RE: Extended Properties Introduction

Hall of Fame

Points: 3691

March 17, 2011 at 2:47 pm

YSLGuru,

ANyone know of a good way to get Meta data (sometimes called a data dictionary) out of a PDF and into something more easy to insert into t-SQL code? The PDF currently uses an Excel/Spreadhseet/table like structre; at least thats they way its presented. I have no diea how PDF works internally and so its looking like its in a table may not mean it any easier to export then if it were presented in free form style.

Internally, PDF is a compressed PostScript file (with proprietary add ons), and as far as I can tell there isn't any good way to extract the data out.

However, In theory, one could print the pdf to a PostScript file (e.g. set up a postscript printer and change the destination to be a file) and then use the postscript language to extract the data out. There may be converters to turn the postscript into something more friendly but I've never had occasion to look for any.

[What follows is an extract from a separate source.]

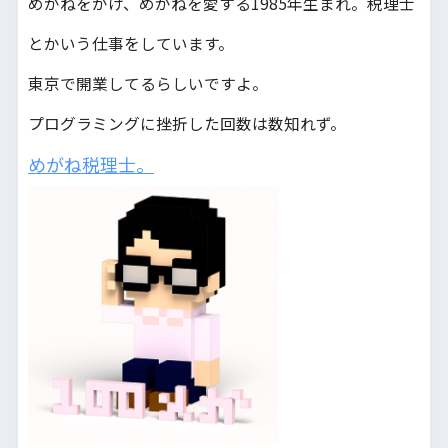
めがねをかけ、めがねを愛する1985年生まれ。税理士
とかいう仕事をしています。
東京で開業してるらしいですよ。
プログラミングに挫折した回数は数知れず。
めがね税理士。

It might even be possible to skip the postscript and set up some sort of line printer to create the file and parse that out after stripping out the control characters. If you decide to try this use the oldest printer driver you can make work (The Apple Laserwriter has historically been a good choice for a postscript printer driver). Tables might not be too bad but the more formatting and objects that exist in the pdf the harder it will be to parse out the file.

After writing all of that, I thought of a potentially much easier way:

OCR.

Good Luck,